Two days after releasing a budget peppered with funding initiatives to combat climate change, the Obama administration has canceled a decade-old, $1.68 billion project to retrofit a coal-fired power plant in Illinois that had for a time been considered coal’s future, a successful carbon capture and sequestration (CCS) facility.

The project, FutureGen 2.0, called for outfitting one of the boiler units at a power plant in Meredosia, IL, with an oxy-combustion system designed to capture at least 90% of carbon emissions. The Department of Energy (DOE) was to contribute $1 billion to the project, with private sources contributing the remainder.

But in a recent statement, FutureGen Alliance CEO Ken Humphreys said DOE had suspended its involvement in FutureGen 2.0. The nonprofit organization had been attempting to secure the clean coal technology.

"The DOE has concluded that there is insufficient time to complete the project before federal funding expires in September 2015," Humphreys said. "Despite the Alliance's commitment to advancing CCS technology and cleaner energy from coal, as well as our belief that there are solutions to address the impending deadline, the Alliance must comply with DOE's directive.

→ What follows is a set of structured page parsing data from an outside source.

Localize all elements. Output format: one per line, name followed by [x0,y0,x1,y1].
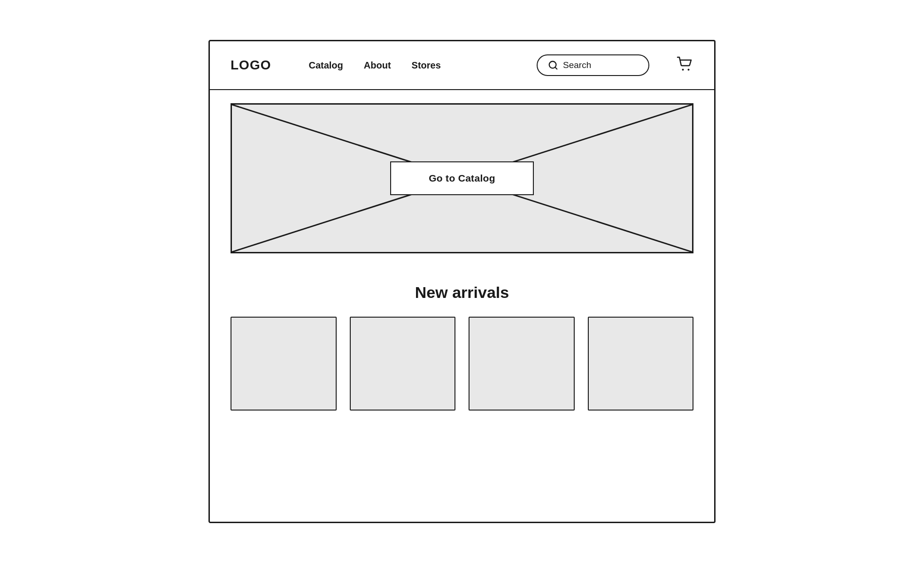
nav-link-stores[interactable]: Stores [412,60,441,71]
cart-icon [676,55,693,73]
product-card-4[interactable] [588,317,694,411]
page-wrapper: LOGO Catalog About Stores Search [0,0,924,563]
nav-link-catalog[interactable]: Catalog [308,60,343,71]
search-icon [548,60,558,70]
product-card-2[interactable] [350,317,456,411]
svg-line-1 [555,67,557,69]
new-arrivals-section: New arrivals [210,266,714,422]
product-card-3[interactable] [469,317,575,411]
products-grid [231,317,693,411]
new-arrivals-title: New arrivals [231,283,693,302]
nav-link-about[interactable]: About [364,60,391,71]
cta-button[interactable]: Go to Catalog [390,161,534,195]
svg-point-3 [688,69,690,71]
search-placeholder-text: Search [563,60,591,70]
svg-point-2 [682,69,684,71]
logo[interactable]: LOGO [231,58,271,73]
nav-links: Catalog About Stores [308,60,522,71]
search-bar[interactable]: Search [537,54,649,76]
cart-button[interactable] [676,55,693,75]
navbar: LOGO Catalog About Stores Search [210,41,714,90]
browser-frame: LOGO Catalog About Stores Search [208,40,716,523]
hero-banner: Go to Catalog [231,103,693,253]
product-card-1[interactable] [231,317,337,411]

"The Alliance continues to believe that CCS is critical for the world's energy future if we are serious about developing clean energy and reducing carbon emissions. FutureGen 2.0 is the only project in the world that demonstrates oxy-combustion technology and fully integrates deep saline geologic storage. Our hope is that industry and government will continue to find ways to develop CCS technology for a cleaner, more secure energy future."

The project called for building a 10-inch diameter pipeline to carry carbon dioxide (CO2) from the Meredosia Energy Center to an underground storage facility in northeastern Morgan County, IL. The CO2 would be compressed, injected and stored about 4,000 feet below the surface into a geologic reservoir in the Mount Simon Sandstone. The retrofitted plant was to be operational in 2017.

Peabody Energy, the world's largest privately-sector coal producer and a founding member of the FutureGen Alliance, called on the Obama administration to reverse its decision.

"It makes no sense to pull the plug on $1 billion committed to America's signature near-zero emissions power project at such a critical time for these investments in technology," said Peabody CEO Greg Boyce. "The administration has pledged $1 billion for advanced coal projects in China, and I urge them to support investments in the United States. We have the knowledge to advance low-carbon technologies to commercial scale and must demonstrate our leadership and our will."

Ironically, back in 2008, President Obama, then a U.S. Senator from Illinois, urged the Bush administration to support the FutureGen project. DOE subsequently shelved it under Bush, but the project again garnered consideration under Obama (see NGIJan. 12, 2009Feb. 4, 2008). The project was first announced in 2003 and was to begin operations in 2012.